A spinning cylinder has a moment of inertia of 22.2 kg m^2. How much torque is requred to slow down from an angular velocity of 111 rad/sec to 33.0 rad/sec in only 4.40 seconds?
To calculate the torque required to slow down the spinning cylinder, we can use the formula:
Torque = (Change in angular momentum) / (Change in time)

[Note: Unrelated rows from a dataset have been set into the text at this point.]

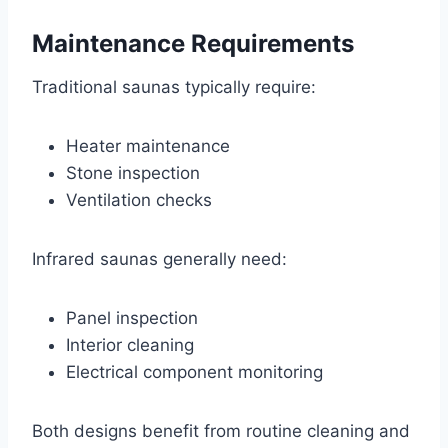
Maintenance Requirements
Traditional saunas typically require:
Heater maintenance
Stone inspection
Ventilation checks
Infrared saunas generally need:
Panel inspection
Interior cleaning
Electrical component monitoring
Both designs benefit from routine cleaning and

First, we need to calculate the change in angular momentum:
Initial angular momentum = I * ω1 = 22.2 kg m^2 * 111 rad/sec = 2464.2 kg m^2/sec
Final angular momentum = I * ω2 = 22.2 kg m^2 * 33.0 rad/sec = 732.6 kg m^2/sec
Change in angular momentum = Final angular momentum - Initial angular momentum
Change in angular momentum = 732.6 - 2464.2 = -1731.6 kg m^2/sec
Next, we can calculate the torque:
Torque = Change in angular momentum / Change in time
Torque = -1731.6 kg m^2/sec / 4.40 sec
Torque = -393.9 Nm
Therefore, the torque required to slow down the spinning cylinder from an angular velocity of 111 rad/sec to 33.0 rad/sec in 4.40 seconds is 393.9 Nm.